As bytes and unicode and str stuff is heavily changed between them, of
course it has to do.

And I think you know that and try to confuse and FUD us all - with no avail.

Thomas

Terry Reedy

unread,

Jan 13, 2014, 6:05:04 PM1/13/14

to pytho...@python.org

On 1/13/2014 4:54 AM, wxjm...@gmail.com wrote:

> I'm afraid I'm understanding Python (on this
> aspect very well).

Really?

> Do you belong to this group of people who are naively
> writing wrong Python code (usually not properly working)
> during more than a decade?

To me, the important question is whether this and previous similar posts
are intentional trolls designed to stir up the flurry of responses they
get or 'innocently' misleading or even erroneous. If your claim of
understanding Python and Unicode is true, then this must be a troll
post. Either way, please desist, or your access to python-list from
google-groups may be removed.

> 'ß' is the the fourth character in that text "Straße"
> (base index 0).

As others have said, in the *unicode text "Straße", 'ß' is the fifth
character, at character index 4, ...

> This assertions are correct (byte string and unicode).

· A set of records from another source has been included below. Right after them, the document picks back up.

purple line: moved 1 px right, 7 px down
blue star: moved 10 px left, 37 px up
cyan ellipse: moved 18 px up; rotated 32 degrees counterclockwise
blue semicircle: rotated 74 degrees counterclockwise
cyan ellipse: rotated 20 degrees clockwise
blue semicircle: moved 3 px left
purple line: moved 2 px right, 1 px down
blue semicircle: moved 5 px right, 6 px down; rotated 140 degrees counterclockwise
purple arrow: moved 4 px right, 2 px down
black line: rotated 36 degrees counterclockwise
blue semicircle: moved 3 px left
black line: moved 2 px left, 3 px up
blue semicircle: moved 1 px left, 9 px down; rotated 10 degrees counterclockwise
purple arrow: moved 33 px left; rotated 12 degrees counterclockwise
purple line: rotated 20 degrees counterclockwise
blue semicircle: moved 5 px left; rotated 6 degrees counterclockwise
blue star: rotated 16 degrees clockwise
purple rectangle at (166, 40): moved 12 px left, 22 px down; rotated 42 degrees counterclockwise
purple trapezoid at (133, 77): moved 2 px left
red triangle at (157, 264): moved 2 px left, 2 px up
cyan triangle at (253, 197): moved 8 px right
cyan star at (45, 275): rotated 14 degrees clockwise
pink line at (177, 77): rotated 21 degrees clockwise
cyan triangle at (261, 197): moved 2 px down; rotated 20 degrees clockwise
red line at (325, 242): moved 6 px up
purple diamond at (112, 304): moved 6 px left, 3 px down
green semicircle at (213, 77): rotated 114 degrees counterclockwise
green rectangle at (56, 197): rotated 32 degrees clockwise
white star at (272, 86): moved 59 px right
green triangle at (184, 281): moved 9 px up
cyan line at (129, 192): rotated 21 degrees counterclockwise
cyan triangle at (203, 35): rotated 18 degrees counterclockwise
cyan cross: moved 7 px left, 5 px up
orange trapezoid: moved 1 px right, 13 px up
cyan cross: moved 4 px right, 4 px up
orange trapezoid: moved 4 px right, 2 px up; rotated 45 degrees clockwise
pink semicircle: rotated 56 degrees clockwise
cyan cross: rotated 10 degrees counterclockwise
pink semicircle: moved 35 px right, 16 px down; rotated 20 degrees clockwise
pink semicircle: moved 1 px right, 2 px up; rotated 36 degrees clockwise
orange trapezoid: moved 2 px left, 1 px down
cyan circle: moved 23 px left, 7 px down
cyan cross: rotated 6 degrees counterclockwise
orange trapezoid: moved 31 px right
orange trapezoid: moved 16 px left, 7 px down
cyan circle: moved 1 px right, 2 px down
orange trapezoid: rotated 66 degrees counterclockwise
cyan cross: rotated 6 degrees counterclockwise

whereas, when the text is encoded into bytes, the byte index depends on
the encoding and the assertion that it is always 4 is incorrect. Did you
know this or were you truly ignorant?

>>>> sys.version
> '2.7.6 (default, Nov 10 2013, 19:24:18) [MSC v.1500 32 bit (Intel)]'
>>>> assert 'Straße'[4] == 'ß'

Sometimes true, sometimes not.

>>>> assert u'Straße'[4] == u'ß'

> PS Nothing to do with Py2/Py3.

This issue has everything to do with Py2, where 'Straße' is encoded
bytes, versus Py3, where 'Straße' is unicode text where each character
of that word takes one code unit, whether each is 2 bytes or 4 bytes.

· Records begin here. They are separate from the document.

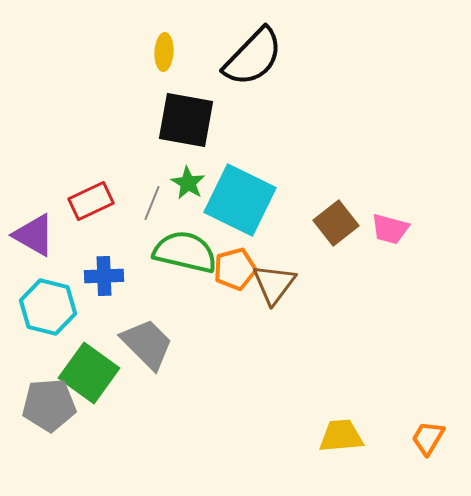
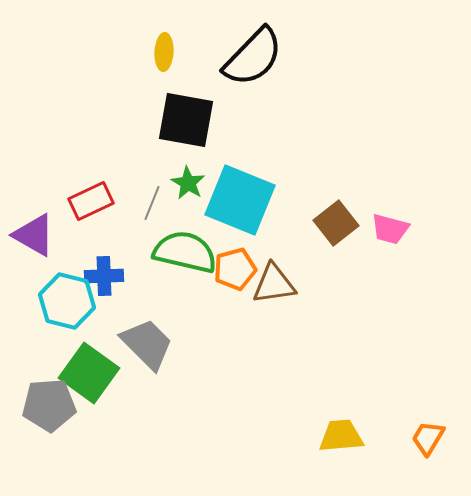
cyan square: rotated 4 degrees counterclockwise
brown triangle: rotated 45 degrees clockwise
cyan hexagon: moved 19 px right, 6 px up
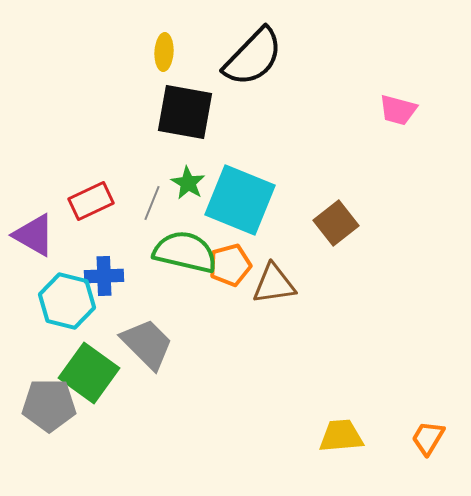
black square: moved 1 px left, 8 px up
pink trapezoid: moved 8 px right, 119 px up
orange pentagon: moved 5 px left, 4 px up
gray pentagon: rotated 4 degrees clockwise
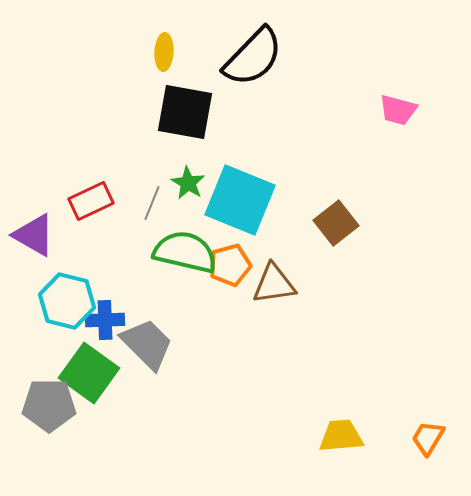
blue cross: moved 1 px right, 44 px down
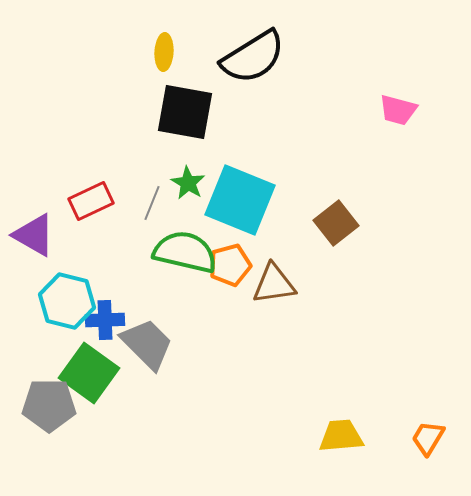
black semicircle: rotated 14 degrees clockwise
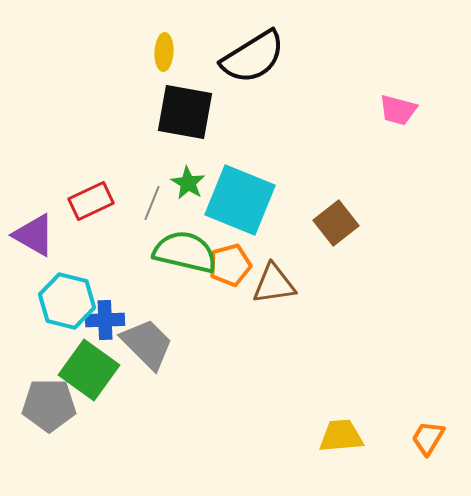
green square: moved 3 px up
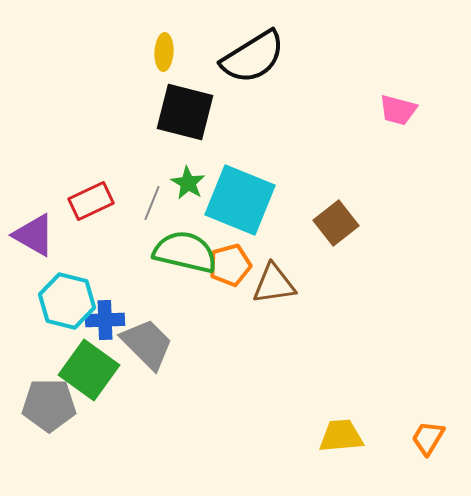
black square: rotated 4 degrees clockwise
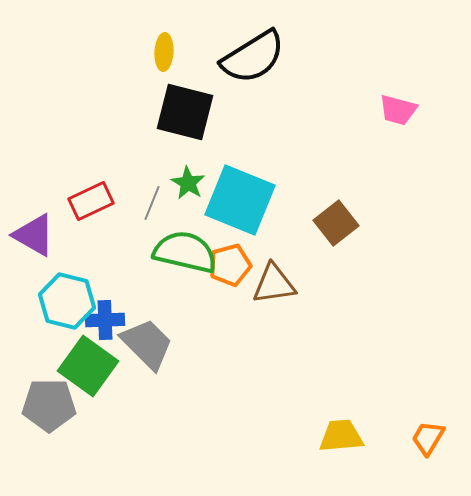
green square: moved 1 px left, 4 px up
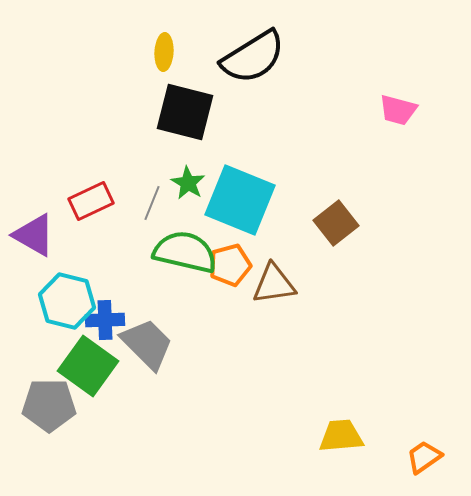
orange trapezoid: moved 4 px left, 19 px down; rotated 24 degrees clockwise
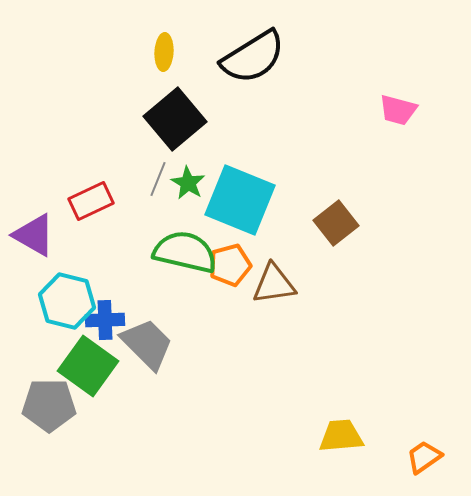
black square: moved 10 px left, 7 px down; rotated 36 degrees clockwise
gray line: moved 6 px right, 24 px up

If you replace 'ß' with any astral (non-BMP) character, this issue
appears even for unicode text in 3.2-, where an astral character
requires 2, not 1, code units on narrow builds, thereby screwing up
indexing, just as can happen for encoded bytes. In 3.3+, all characters
use 1 code unit and indexing (and slicing) always works properly. This
is another unicode issue where you appear not to understand, but might
just be trolling.

--
Terry Jan Reedy

Robin Becker

unread,

Jan 15, 2014, 7:00:51 AM1/15/14

to pytho...@python.org

On my utf8 based system

> robin@everest ~:
> $ cat ooo.py
> if __name__=='__main__':
> import sys
> s='A̅B'
> print('version_info=%s\nlen(%s)=%d' % (sys.version_info,s,len(s)))
> robin@everest ~:
> $ python ooo.py
> version_info=sys.version_info(major=3, minor=3, micro=3, releaselevel='final', serial=0)
> len(A̅B)=3
> robin@everest ~:
> $

so two 'characters' are 3 (or 2 or more) codepoints. If I want to isolate so
called graphemes I need an algorithm even for python's unicode ie when it really
matters, python3 str is just another encoding.
--
Robin Becker

Ned Batchelder

unread,

Jan 15, 2014, 7:13:36 AM1/15/14

to pytho...@python.org

On 1/15/14 7:00 AM, Robin Becker wrote:
> On 12/01/2014 07:50, wxjm...@gmail.com wrote:

> On my utf8 based system
>
>
>> robin@everest ~:
>> $ cat ooo.py
>> if __name__=='__main__':
>> import sys
>> s='A̅B'
>> print('version_info=%s\nlen(%s)=%d' % (sys.version_info,s,len(s)))
>> robin@everest ~:
>> $ python ooo.py
>> version_info=sys.version_info(major=3, minor=3, micro=3,
>> releaselevel='final', serial=0)
>> len(A̅B)=3
>> robin@everest ~:
>> $
>
>
> so two 'characters' are 3 (or 2 or more) codepoints. If I want to
> isolate so called graphemes I need an algorithm even for python's
> unicode ie when it really matters, python3 str is just another encoding.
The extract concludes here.